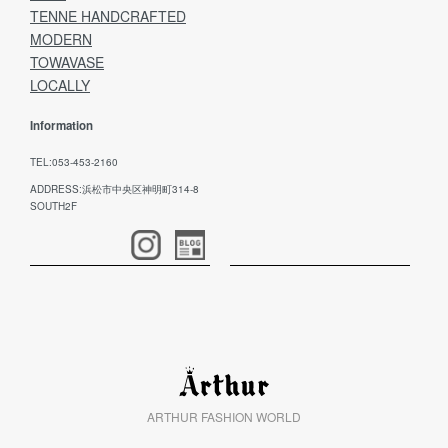
TENNE HANDCRAFTED
MODERN
TOWAVASE
LOCALLY
Information
TEL:053-453-2160
ADDRESS:浜松市中央区神明町314-8
SOUTH2F
ARTHUR FASHION WORLD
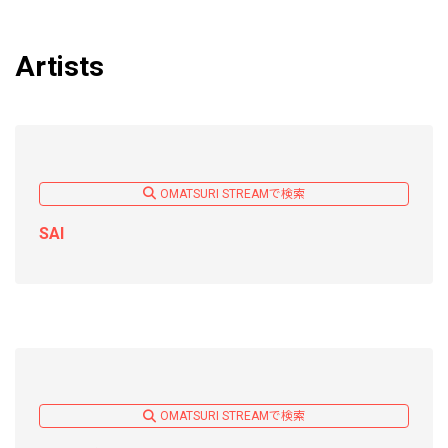
Artists
OMATSURI STREAMで検索
SAI
OMATSURI STREAMで検索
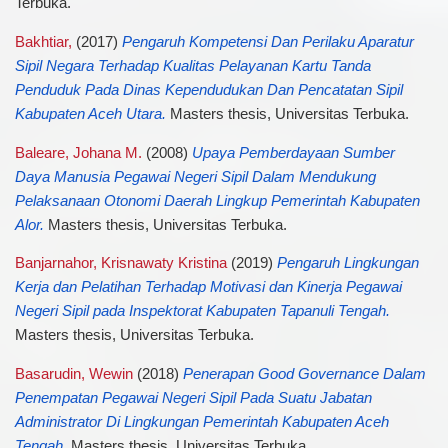
Terbuka.
Bakhtiar,
(2017)
Pengaruh Kompetensi Dan Perilaku Aparatur
Sipil Negara Terhadap Kualitas Pelayanan Kartu Tanda
Penduduk Pada Dinas Kependudukan Dan Pencatatan Sipil
Kabupaten Aceh Utara.
Masters thesis, Universitas Terbuka.
Baleare, Johana M.
(2008)
Upaya Pemberdayaan Sumber
Daya Manusia Pegawai Negeri Sipil Dalam Mendukung
Pelaksanaan Otonomi Daerah Lingkup Pemerintah Kabupaten
Alor.
Masters thesis, Universitas Terbuka.
Banjarnahor, Krisnawaty Kristina
(2019)
Pengaruh Lingkungan
Kerja dan Pelatihan Terhadap Motivasi dan Kinerja Pegawai
Negeri Sipil pada Inspektorat Kabupaten Tapanuli Tengah.
Masters thesis, Universitas Terbuka.
Basarudin, Wewin
(2018)
Penerapan Good Governance Dalam
Penempatan Pegawai Negeri Sipil Pada Suatu Jabatan
Administrator Di Lingkungan Pemerintah Kabupaten Aceh
Tengah.
Masters thesis, Universitas Terbuka.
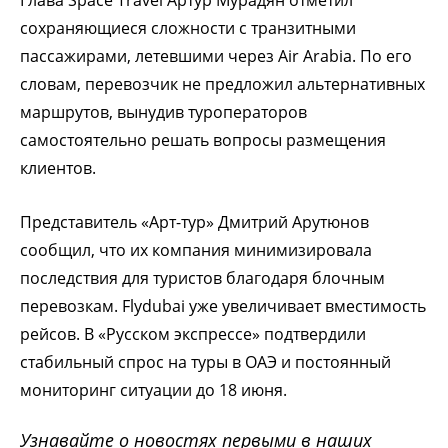
сохраняющиеся сложности с транзитными
пассажирами, летевшими через Air Arabia. По его
словам, перевозчик не предложил альтернативных
маршрутов, вынудив туроператоров
самостоятельно решать вопросы размещения
клиентов.
Представитель «Арт-тур» Дмитрий Арутюнов
сообщил, что их компания минимизировала
последствия для туристов благодаря блочным
перевозкам. Flydubai уже увеличивает вместимость
рейсов. В «Русском экспрессе» подтвердили
стабильный спрос на туры в ОАЭ и постоянный
мониторинг ситуации до 18 июня.
Узнавайте о новостях первыми в наших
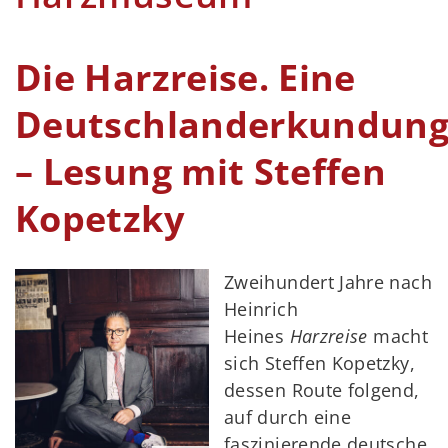
Die Harzreise. Eine
Deutschlanderkundun
– Lesung mit Steffen
Kopetzky
Zweihundert Jahre nach
Heinrich
Heines
Harzreise
macht
sich Steffen Kopetzky,
dessen Route folgend,
auf durch eine
faszinierende deutsche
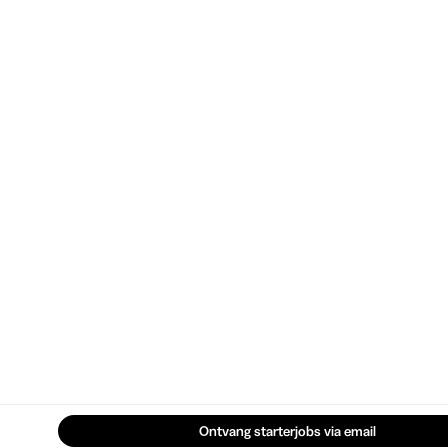
Ontvang starterjobs via email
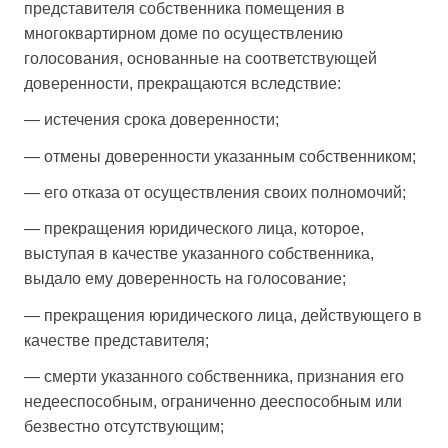
представителя собственника помещения в
многоквартирном доме по осуществлению
голосования, основанные на соответствующей
доверенности, прекращаются вследствие:
— истечения срока доверенности;
— отмены доверенности указанным собственником;
— его отказа от осуществления своих полномочий;
— прекращения юридического лица, которое,
выступая в качестве указанного собственника,
выдало ему доверенность на голосование;
— прекращения юридического лица, действующего в
качестве представителя;
— смерти указанного собственника, признания его
недееспособным, ограниченно дееспособным или
безвестно отсутствующим;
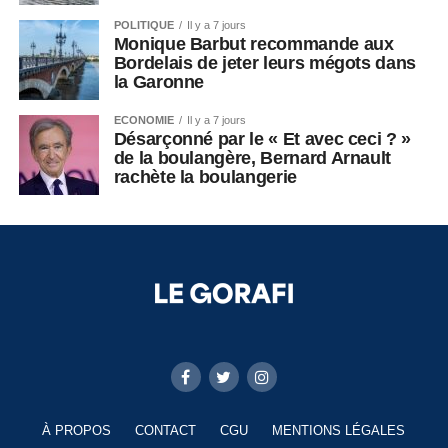
POLITIQUE
Il y a 7 jours
Monique Barbut recommande aux
Bordelais de jeter leurs mégots dans
la Garonne
ECONOMIE
Il y a 7 jours
Désarçonné par le « Et avec ceci ? »
de la boulangère, Bernard Arnault
rachète la boulangerie
À PROPOS
CONTACT
CGU
MENTIONS LÉGALES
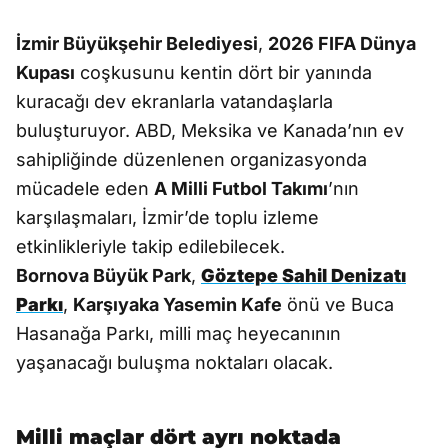
İzmir Büyükşehir Belediyesi
,
2026 FIFA Dünya
Kupası
coşkusunu kentin dört bir yanında
kuracağı dev ekranlarla vatandaşlarla
buluşturuyor. ABD, Meksika ve Kanada’nın ev
sahipliğinde düzenlenen organizasyonda
mücadele eden
A Milli Futbol Takımı
’nın
karşılaşmaları, İzmir’de toplu izleme
etkinlikleriyle takip edilebilecek.
Bornova Büyük Park
,
Göztepe Sahil Denizatı
Parkı
,
Karşıyaka Yasemin Kafe
önü ve Buca
Hasanağa Parkı, milli maç heyecanının
yaşanacağı buluşma noktaları olacak.
Milli maçlar dört ayrı noktada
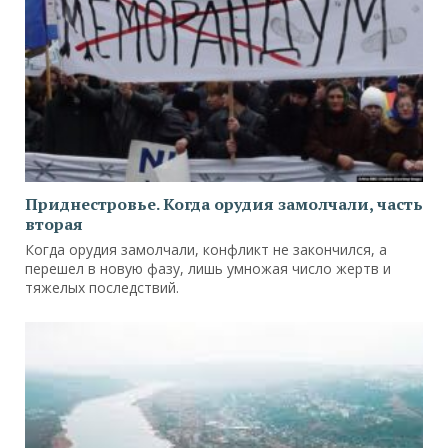
Приднестровье. Когда орудия замолчали, часть
вторая
Когда орудия замолчали, конфликт не закончился, а
перешел в новую фазу, лишь умножая число жертв и
тяжелых последствий.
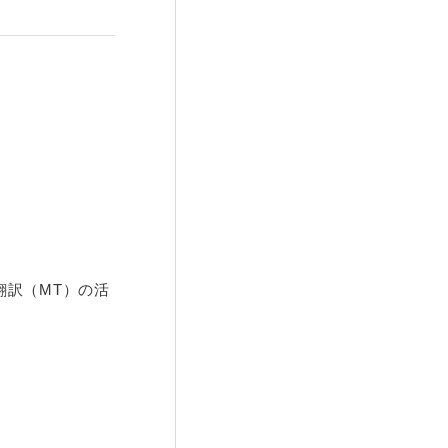
翻訳（MT）の活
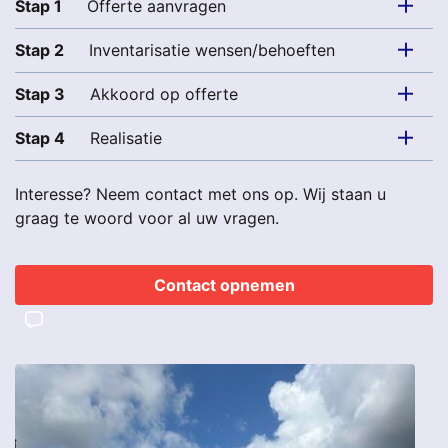
Stap 1
Offerte aanvragen
Stap 2
Inventarisatie wensen/behoeften
Stap 3
Akkoord op offerte
Stap 4
Realisatie
Interesse? Neem contact met ons op. Wij staan u
graag te woord voor al uw vragen.
Contact opnemen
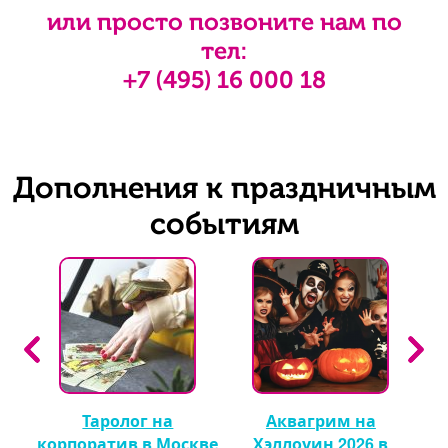
или просто позвоните нам по
тел:
+7 (495) 16 000 18
Дополнения к праздничным
событиям
Таролог на
Аквагрим на
 🎈
корпоратив в Москве
Хэллоуин 2026 в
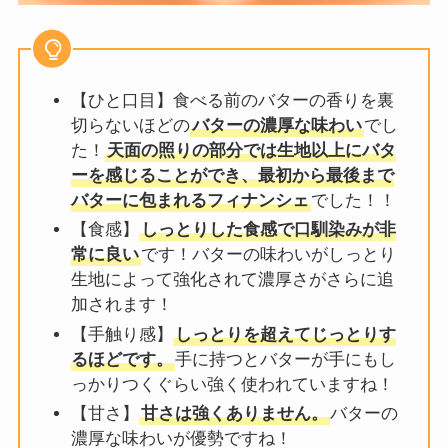
【ひと口目】食べる前のバターの香りを裏
切らないほどの
バターの濃厚な味わい
でし
た！
天面の照りの部分では生地以上にバタ
ーを感じることができ、最初から最後まで
バターに包まれるフィナンシェ
でした！！
【食感】
しっとりした食感で口馴染みが非
常に良い
です！バターの味わいがしっとり
生地によって強化されて濃厚さがさらに追
加されます！
【手触り感】
しっとりを超えてじっとりす
るほどです。
手に持つとバターが手にもし
っかりつくぐらい強く使われていますね！
【甘さ】
甘さは強くありません。
バターの
濃厚な味わいが優勢ですね！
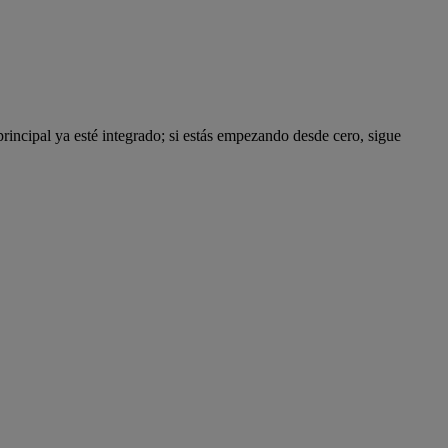
rincipal ya esté integrado; si estás empezando desde cero, sigue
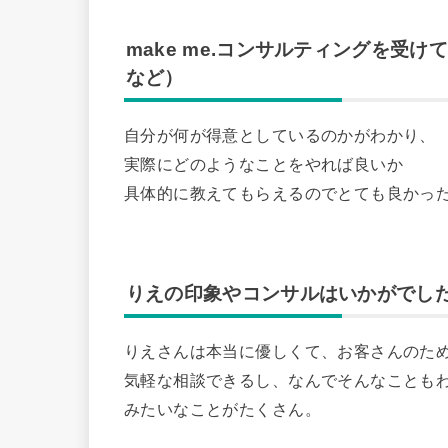
make me.コンサルティングを受
など）
自分が何が得意としているのかがわかり、
実際にどのようなことをやれば良いか
具体的に教えてもらえるのでとても良かっ
りえの印象やコンサルはいかがでし
りえさんは本当に優しくて、お客さんのた
気軽な相談できるし、なんでそんなことも
みたいなことがたくさん。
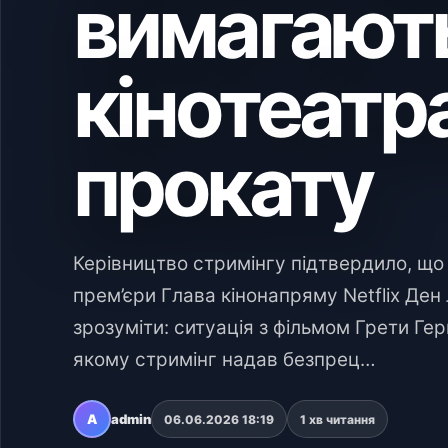
вимагают
кінотеатр
прокату
Керівництво стримінгу підтвердило, що
прем’єри Глава кінонапряму Netflix Ден 
зрозуміти: ситуація з фільмом Грети Герв
якому стримінг надав безпрец…
A
admin
06.06.2026 18:19
1 хв читання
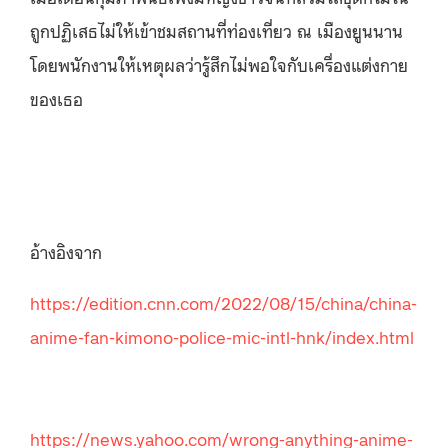
ถูกปฏิเสธไม่ให้เข้าชมสถานที่ท่องเที่ยว ณ เมืองยูนนาน
โดยพนักงานให้เหตุผลว่ารู้สึกไม่พอใจกับเครื่องแต่งกาย
ของเธอ
อ้างอิงจาก
https://edition.cnn.com/2022/08/15/china/china-
anime-fan-kimono-police-mic-intl-hnk/index.html
https://news.yahoo.com/wrong-anything-anime-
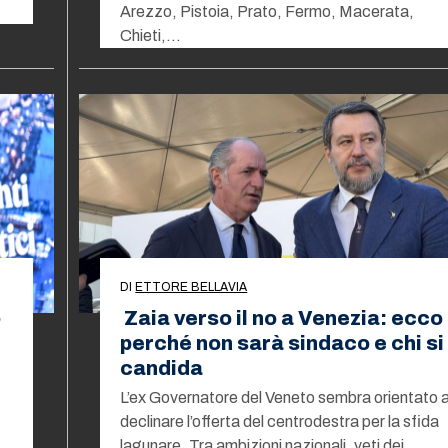
Arezzo, Pistoia, Prato, Fermo, Macerata,
Chieti,…
DI
ETTORE BELLAVIA
o
Zaia verso il no a Venezia: ecco
perché non sarà sindaco e chi si
candida
L’ex Governatore del Veneto sembra orientato 
declinare l’offerta del centrodestra per la sfida
lagunare. Tra ambizioni nazionali, veti dei…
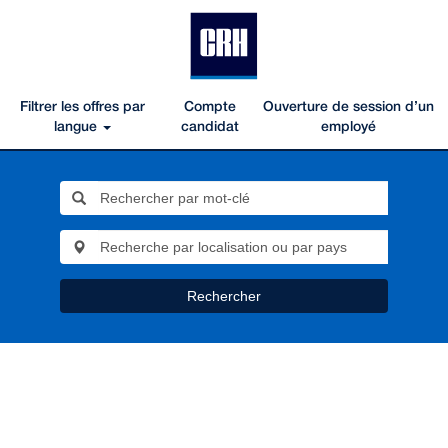
Filtrer les offres par
Compte
Ouverture de session d’un
langue
candidat
employé
Rechercher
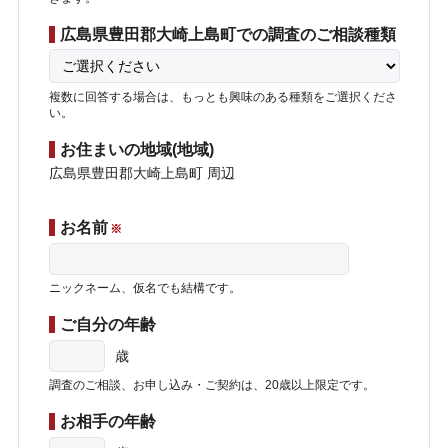
広島県豊田郡大崎上島町での調査のご相談種類
複数に回答する場合は、もっとも興味のある種類をご選択くださ
い。
お住まいの地域(地域)
広島県豊田郡大崎上島町 周辺
お名前
※
ニックネーム、仮名でも結構です。
ご自分の年齢
歳
調査のご相談、お申し込み・ご契約は、20歳以上限定です。
お相手の年齢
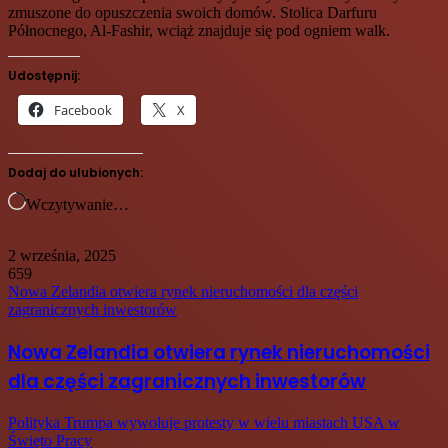
zmuszone do opuszczenia swoich domów. Stolica Darfuru
Północnego, Al-Fashir, wciąż znajduje się pod ogniem walk.
Udostępnij:
Facebook
X
Dodaj do ulubionych:
Wczytywanie…
2 września, 2025
659
Nowa Zelandia otwiera rynek nieruchomości dla części
zagranicznych inwestorów
Nowa Zelandia otwiera rynek nieruchomości
dla części zagranicznych inwestorów
Polityka Trumpa wywołuje protesty w wielu miastach USA w
Święto Pracy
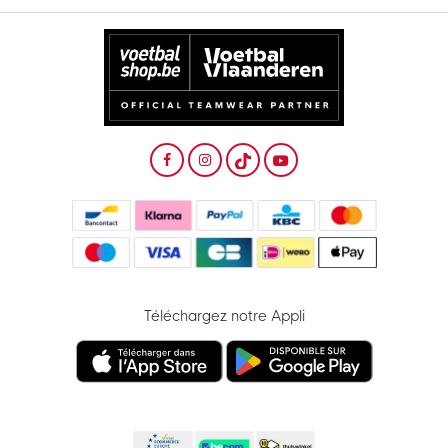
Téléchargez notre Appli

◆ ◆ ◆

▸ **Task description**:
When a line in the material above holds the word "https", copy that line.

▸ **Result for this exercise**:
https://edition.cnn.com/2022/08/15/china/china-
https://news.yahoo.com/wrong-anything-anime-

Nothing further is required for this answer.